Hi,
New here. This may be silly but I am unsure about the default value of requires_grad for parameters of a nn object.
For example:
linear = nn.Linear(10,10)
linear.train()
for params in linear.parameters():
print('requires_grad of parameters -',params.data.requires_grad)
print('requires_grad of output of layer - ',linear(torch.tensor([0.]*10)).requires_grad)
break
Output:
requires_grad of parameters - False
requires_grad of output of layer - True
Why do the parameters of a layer in train mode have requires_grad as false? Why does the output of the same layer have requires_grad true? I am confused. Just started pytorch so I am unsure if I am making some instantiation mistake.

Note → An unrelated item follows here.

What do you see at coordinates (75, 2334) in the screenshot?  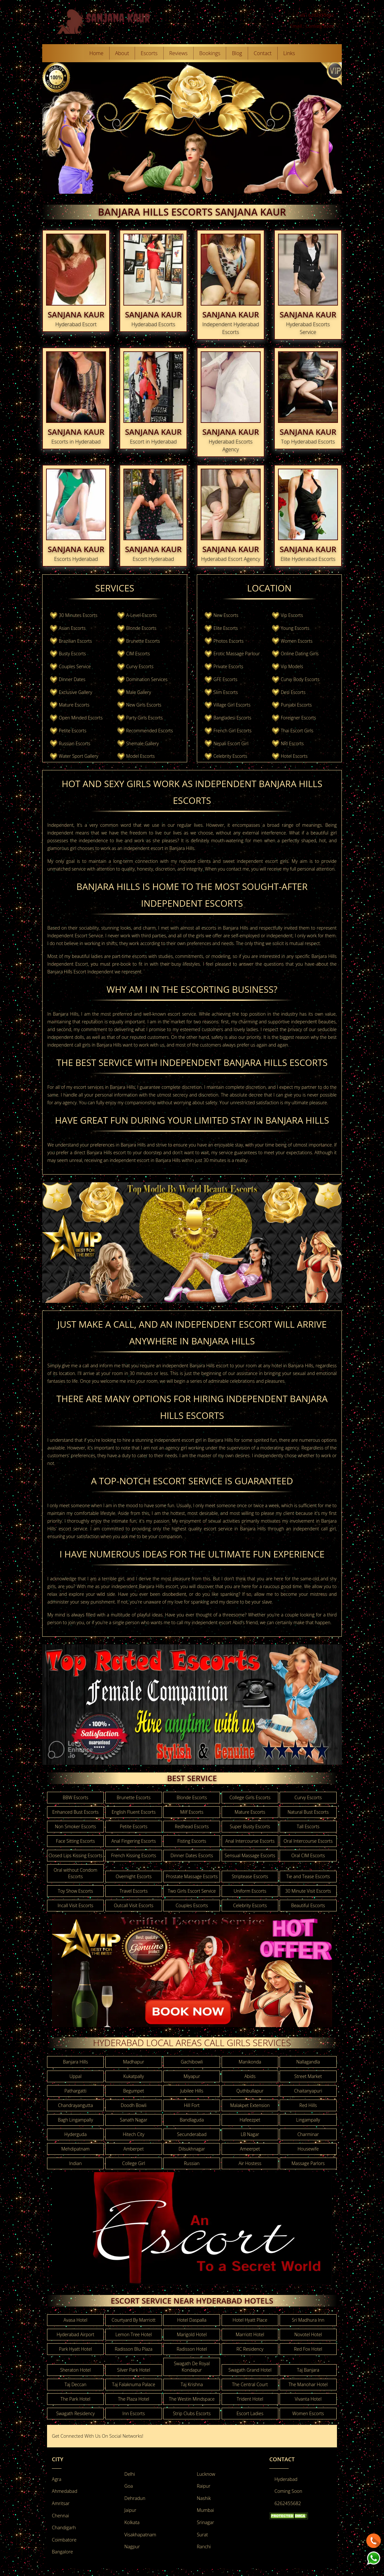 I see `Hyderabad Airport` at bounding box center [75, 2334].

Also, nothing changes when the layer is being evaluated:
linear = nn.Linear(10,10)
linear.eval()
for params in linear.parameters():
print('requires_grad of parameters -',params.data.requires_grad)
print('requires_grad of output of layer - ',linear(torch.tensor([0.]*10)).requires_grad)
break
Output:
requires_grad of parameters - False
requires_grad of output of layer - True
Thanks for the suggestion. It all makes sense now!
Also, if I wanted to manually set the values of the weights, is .data still not the way to go? I have been doing something like this in my code to manually update the weights.
for param in DNN1.parameters():
param.data = theta_t[start:end].view(param.shape)
theta_t is just a tensor I generate from another process.